Ruan Xiaoyang, Fu Sunyang, Jia Heling, Mathis Kellie L, Thiels Cornelius A, Gavin Schaeferle M, Wilson Patrick M, Storlie Curtis B, Liu Hongfang
McWilliams School of Biomedical Informatics, University of Texas Health Science Center at Houston, Houston, TX, USA.
Department of Artificial Intelligence & Informatics, Mayo Clinic, Rochester, NY, USA.
Commun Med (Lond). 2025 Aug 4;5(1):331. doi: 10.1038/s43856-025-01053-9.
Ileus, a postoperative complication after colorectal surgery, increases morbidity, costs, and hospital stays. Assessing risk of ileus is crucial, especially with the trend towards early discharge. Prior studies assessed risk of ileus with regression models, the role of deep learning remains unexplored.
We evaluated the Gated Recurrent Unit with Decay (GRU-D) for real-time ileus risk assessment in 7349 colorectal surgeries across three Mayo Clinic sites with two Electronic Health Record (EHR) systems. The results were compared with atemporal models on a panel of benchmark metrics.

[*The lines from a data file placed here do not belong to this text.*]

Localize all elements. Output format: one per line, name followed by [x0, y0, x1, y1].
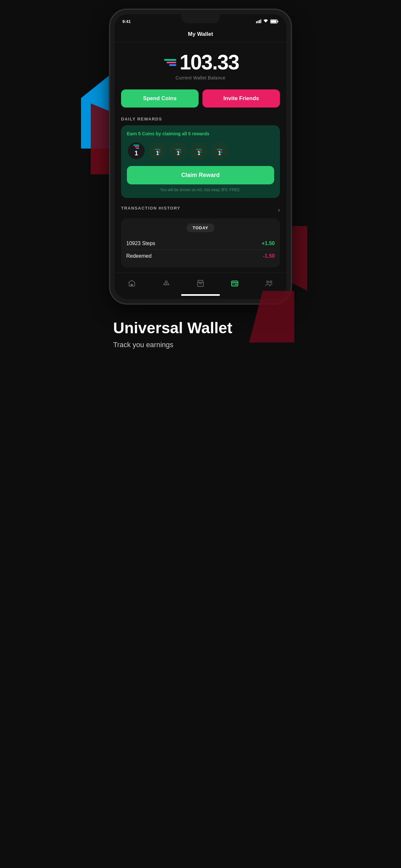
reward-icon-1	[133, 145, 139, 149]
claim-reward-button[interactable]: Claim Reward	[127, 166, 274, 184]
rewards-disclaimer: You will be shown an Ad. Ads keep 3Fit. …	[127, 188, 274, 192]
logo-bar-3	[169, 64, 176, 66]
reward-circle-5: 1	[211, 142, 228, 159]
svg-rect-5	[278, 21, 279, 22]
app-header: My Wallet	[115, 28, 286, 42]
wifi-icon	[263, 20, 268, 23]
reward-num-3: 1	[177, 151, 180, 156]
status-time: 9:41	[122, 19, 131, 24]
rewards-earn-text: Earn 5 Coins by claiming all 5 rewards	[127, 131, 274, 136]
balance-section: 103.33 Current Wallet Balance	[121, 52, 280, 81]
txn-date-badge: TODAY	[187, 223, 214, 232]
txn-label-1: 10923 Steps	[126, 241, 155, 246]
txn-amount-1: +1.50	[262, 241, 275, 246]
reward-num-4: 1	[197, 151, 201, 156]
reward-circle-3: 1	[169, 142, 187, 159]
activity-icon	[162, 279, 170, 287]
nav-store[interactable]	[192, 277, 209, 289]
svg-rect-1	[258, 21, 258, 23]
home-icon	[128, 279, 135, 287]
logo-bar-1	[164, 59, 176, 61]
nav-home[interactable]	[123, 277, 140, 289]
earn-suffix: by claiming all 5 rewards	[155, 131, 210, 136]
home-bar	[181, 294, 220, 296]
svg-point-13	[270, 281, 272, 283]
reward-num-1: 1	[134, 150, 138, 157]
phone-mockup: 9:41	[110, 10, 291, 304]
svg-rect-0	[256, 21, 257, 23]
reward-num-2: 1	[156, 151, 159, 156]
reward-circle-2: 1	[149, 142, 166, 159]
store-icon	[197, 279, 204, 287]
reward-circle-inner-1: 1	[128, 143, 145, 159]
home-indicator	[115, 291, 286, 299]
txn-row-1: 10923 Steps +1.50	[126, 237, 275, 250]
phone-inner: 9:41	[115, 14, 286, 299]
home-nav-icon	[127, 279, 136, 288]
spend-coins-button[interactable]: Spend Coins	[121, 89, 198, 107]
earn-coins: 5 Coins	[138, 131, 155, 136]
svg-rect-3	[260, 20, 261, 23]
battery-icon	[270, 20, 279, 24]
nav-activity[interactable]	[158, 277, 175, 289]
reward-num-5: 1	[218, 151, 221, 156]
txn-row-2: Redeemed -1.50	[126, 250, 275, 262]
txn-label-2: Redeemed	[126, 253, 151, 259]
nav-wallet[interactable]	[226, 277, 243, 289]
earn-prefix: Earn	[127, 131, 138, 136]
nav-community[interactable]	[261, 277, 278, 289]
svg-rect-6	[271, 20, 277, 23]
notch	[181, 14, 220, 23]
txn-amount-2: -1.50	[263, 253, 275, 259]
svg-rect-9	[197, 282, 204, 286]
balance-row: 103.33	[162, 52, 239, 73]
wallet-icon	[231, 279, 239, 287]
action-buttons: Spend Coins Invite Friends	[121, 89, 280, 107]
community-icon	[265, 279, 274, 287]
transaction-history-section: TRANSACTION HISTORY › TODAY 10923 Steps …	[121, 206, 280, 268]
status-icons	[256, 20, 279, 24]
header-title: My Wallet	[188, 31, 213, 37]
svg-rect-7	[131, 284, 133, 286]
community-nav-icon	[265, 279, 274, 288]
balance-amount: 103.33	[180, 52, 239, 73]
wallet-nav-icon	[230, 279, 239, 288]
logo-icon	[162, 55, 176, 69]
reward-circle-4: 1	[190, 142, 208, 159]
signal-icon	[256, 20, 261, 23]
rewards-circles: 1 1	[127, 142, 274, 160]
txn-card: TODAY 10923 Steps +1.50 Redeemed -1.50	[121, 218, 280, 268]
balance-label: Current Wallet Balance	[176, 75, 225, 81]
invite-friends-button[interactable]: Invite Friends	[203, 89, 280, 107]
txn-chevron-icon[interactable]: ›	[278, 207, 280, 213]
content-area: 103.33 Current Wallet Balance Spend Coin…	[115, 42, 286, 273]
txn-header: TRANSACTION HISTORY ›	[121, 206, 280, 214]
svg-rect-2	[259, 20, 260, 23]
activity-nav-icon	[162, 279, 171, 288]
store-nav-icon	[196, 279, 205, 288]
status-bar: 9:41	[115, 14, 286, 28]
svg-point-12	[267, 281, 269, 283]
svg-point-11	[235, 284, 237, 285]
daily-rewards-title: DAILY REWARDS	[121, 117, 280, 121]
svg-rect-10	[232, 281, 238, 286]
txn-section-title: TRANSACTION HISTORY	[121, 206, 181, 211]
svg-point-8	[165, 281, 167, 283]
daily-rewards-section: DAILY REWARDS Earn 5 Coins by claiming a…	[121, 117, 280, 198]
marketing-section: Universal Wallet Track you earnings	[100, 304, 301, 368]
logo-bar-2	[166, 62, 176, 63]
rewards-card: Earn 5 Coins by claiming all 5 rewards	[121, 125, 280, 198]
outer-page: 9:41	[100, 0, 301, 368]
bottom-nav	[115, 273, 286, 291]
reward-circle-1: 1	[127, 142, 146, 160]
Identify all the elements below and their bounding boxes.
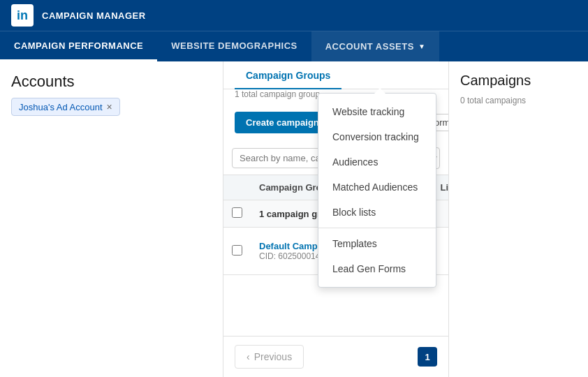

Here we show that despite extreme data sparsity (e.g., 72.2% of labs, 26.9% of vitals lack measurements within 24 h post-surgery), GRU-D demonstrates improved performance by integrating new measurements and exhibits robust transferability. In brute-force transfer, AUROC decreases by no more than 5%, while multi-source instance transfer yields up to a 2.6% improvement in AUROC and an 86% narrower confidence interval. Although atemporal models perform better at certain pre-surgical time points, their performance fluctuates considerably and generally falls short of GRU-D in post-surgical hours.
GRU-D's dynamic risk assessment capability is crucial in scenarios where clinical follow-up is essential, warranting further research on built-in explainability for clinical integration.
肠梗阻是结直肠手术后的一种术后并发症,会增加发病率、成本和住院时间。评估肠梗阻风险至关重要,尤其是在早期出院趋势下。先前的研究使用回归模型评估肠梗阻风险,深度学习的作用仍未得到探索。
我们在三个梅奥诊所站点使用两个电子健康记录(EHR)系统,对7349例结直肠手术中的门控循环单元衰减(GRU-D)进行实时肠梗阻风险评估。将结果与一组基准指标上的非时间模型进行比较。
我们在此表明,尽管存在极端的数据稀疏性(例如,72.2%的实验室检查、26.9%的生命体征在术后24小时内缺乏测量数据),GRU-D通过整合新测量数据表现出了更好的性能,并具有强大的可转移性。在强力转移中,曲线下面积(AUROC)下降不超过5%,而多源实例转移使AUROC提高了2.6%,置信区间缩小了86%。尽管非时间模型在某些术前时间点表现更好,但其性能波动较大,在术后数小时内总体上不及GRU-D。
GRU-D的动态风险评估能力在临床随访至关重要的情况下至关重要,值得对其用于临床整合的内置可解释性进行进一步研究。